In 1983 Congress barred the government from spending money to try, directly or indirectly, to overthrow the leftist Sandinista government of Nicaragua.
Reagan administration backers have been reminding members recently that that law, known as the Boland amendment, has expired.
Also that no law bars the use of U.S. troops in the area.
Also that no law bars U.S. action in self-defense.
So is it legal to try to overthrow the Nicaraguan government? Perhaps by funding antigovernment rebels, as the administration wants to do?
Well, yes and no.
The legal framework for the approaching congressional debate over whether to provide $14 million for those rebels is confusing at best.
It involves several laws now in place, at least one nonbinding "sense of Congress" resolution, international treaties and pieces of legislation that have expired.

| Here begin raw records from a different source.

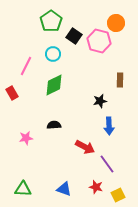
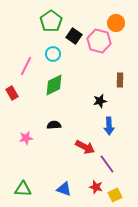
yellow square: moved 3 px left
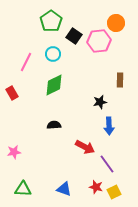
pink hexagon: rotated 20 degrees counterclockwise
pink line: moved 4 px up
black star: moved 1 px down
pink star: moved 12 px left, 14 px down
yellow square: moved 1 px left, 3 px up
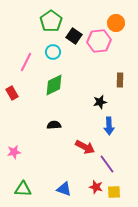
cyan circle: moved 2 px up
yellow square: rotated 24 degrees clockwise
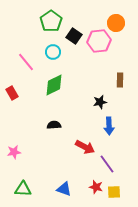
pink line: rotated 66 degrees counterclockwise
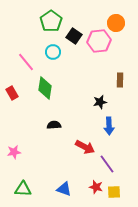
green diamond: moved 9 px left, 3 px down; rotated 55 degrees counterclockwise
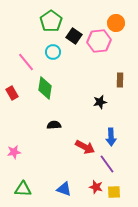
blue arrow: moved 2 px right, 11 px down
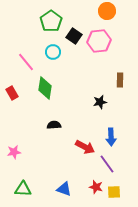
orange circle: moved 9 px left, 12 px up
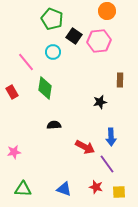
green pentagon: moved 1 px right, 2 px up; rotated 15 degrees counterclockwise
red rectangle: moved 1 px up
yellow square: moved 5 px right
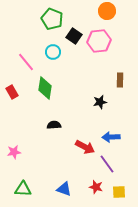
blue arrow: rotated 90 degrees clockwise
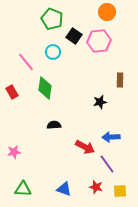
orange circle: moved 1 px down
yellow square: moved 1 px right, 1 px up
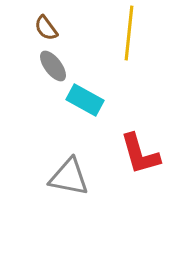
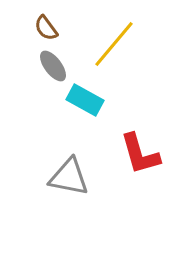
yellow line: moved 15 px left, 11 px down; rotated 34 degrees clockwise
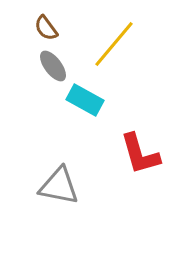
gray triangle: moved 10 px left, 9 px down
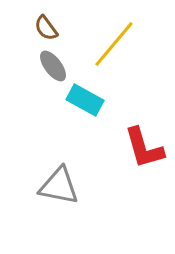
red L-shape: moved 4 px right, 6 px up
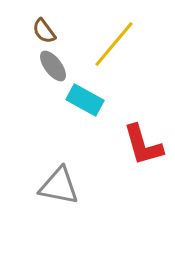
brown semicircle: moved 2 px left, 3 px down
red L-shape: moved 1 px left, 3 px up
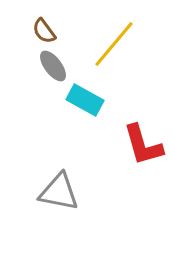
gray triangle: moved 6 px down
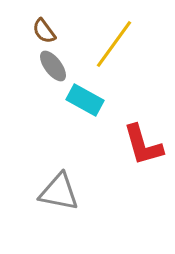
yellow line: rotated 4 degrees counterclockwise
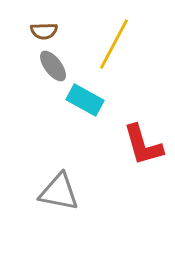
brown semicircle: rotated 56 degrees counterclockwise
yellow line: rotated 8 degrees counterclockwise
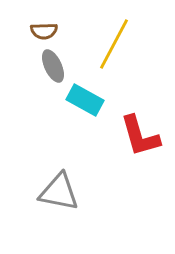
gray ellipse: rotated 12 degrees clockwise
red L-shape: moved 3 px left, 9 px up
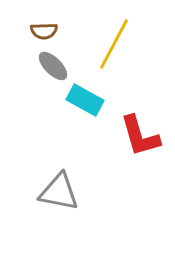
gray ellipse: rotated 20 degrees counterclockwise
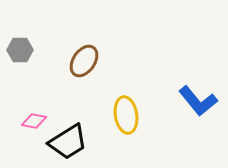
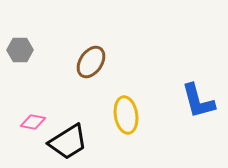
brown ellipse: moved 7 px right, 1 px down
blue L-shape: rotated 24 degrees clockwise
pink diamond: moved 1 px left, 1 px down
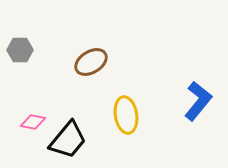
brown ellipse: rotated 24 degrees clockwise
blue L-shape: rotated 126 degrees counterclockwise
black trapezoid: moved 2 px up; rotated 18 degrees counterclockwise
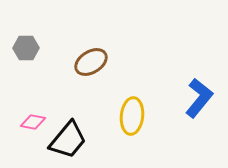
gray hexagon: moved 6 px right, 2 px up
blue L-shape: moved 1 px right, 3 px up
yellow ellipse: moved 6 px right, 1 px down; rotated 15 degrees clockwise
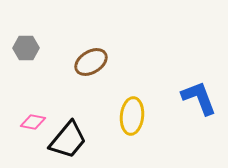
blue L-shape: rotated 60 degrees counterclockwise
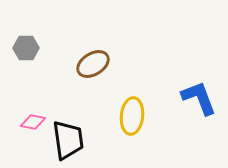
brown ellipse: moved 2 px right, 2 px down
black trapezoid: rotated 48 degrees counterclockwise
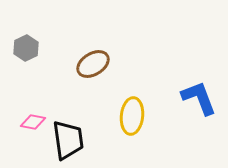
gray hexagon: rotated 25 degrees counterclockwise
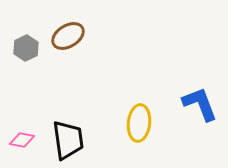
brown ellipse: moved 25 px left, 28 px up
blue L-shape: moved 1 px right, 6 px down
yellow ellipse: moved 7 px right, 7 px down
pink diamond: moved 11 px left, 18 px down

Part of the confusion arises because the name of Rep. Edward P. Boland (D-Mass.), former chairman of the House Select Committee on Intelligence, is -- or was -- attached to at least three amendments: the original, which was attached to the continuing resolution for fiscal 1983; a modified and much tighter version, which was passed the next year; and one passed for fiscal 1985, which is still in force.
The last one cuts off all U.S. funding for the rebels -- direct or indirect and for whatever purpose -- until President Reagan wins more funding from both chambers of Congress.
"I didn't know there was a distinction between 'the Boland amendment' and 'the Boland cutoff,' " Rep. Robert W. Kastenmeier (D-Wis.), a new member of the Intelligence Committee, said yesterday. "I thought they were both still applicable."
Like most members, he has had many other things on his mind and could be forgiven his confusion, except that neither side in this debate is in a forgiving mood.
"It's an obvious ruse by the administration," said Judy Applebaum, an attorney who represents Nicaragua. "If they think they can fool anyone into thinking it's now legal to overthrow Nicaragua because the Boland amendment has expired, they're absolutely wrong . . . . It's still illegal under international law."
A key Senate Republican staff member denied that any trickery was involved.
"People got tired of hearing they [White House officials] were contravening 'the Boland amendment' when the president says he wouldn't mind if the present structure in Nicaragua were different," he said. "There's a lot of misunderstanding."
Further, he said, international law can be read two ways.
For the record, here is a brief map of the legal terrain.
* The so-called "Boland amendment" of fiscal 1983 banned U.S. funding for any effort to overthrow Nicaragua, but the Reagan administration argued that the rebels were only trying to stop Nicaragua from supplying arms to leftist guerrillas in El Salvador. The aid continued to flow, and the amendment expired in 1983.
* The "Boland cutoff" for fiscal 1984 banned further funding for the rebels no matter how it was used, and the last U.S. government check went out to them in May 1984. This provision expired last October.
* The "Boland compromise" for fiscal 1985, now in effect, extended the funding ban, but allows the president to seek another $14 million under certain circumstances. He must certify to Congress that Nicaragua continues to arm the Salvadoran rebels and that the Nicaraguan rebels need the money for arms to help stop that practice. After 15 days, the measure is subject to an up-or-down vote by both houses, no amendments permitted. The administration thus controls the timing of the vote.
* "The Foley admendment" on fiscal 1985 defense funding tried to bar use of U.S. troops "into or over the countries of Central America for combat," but it passed only as a nonbinding "sense of Congress" resolution. The House Foreign Affairs subcommittee on the Western Hemisphere has approved a binding version of this amendment for fiscal 1986.
* The charters of the United Nations and the Organization of American States both bar territorial violations and direct or indirect interventions. But there are provisions for "collective self-defense" -- which the administration cited in its invasion of Grenada.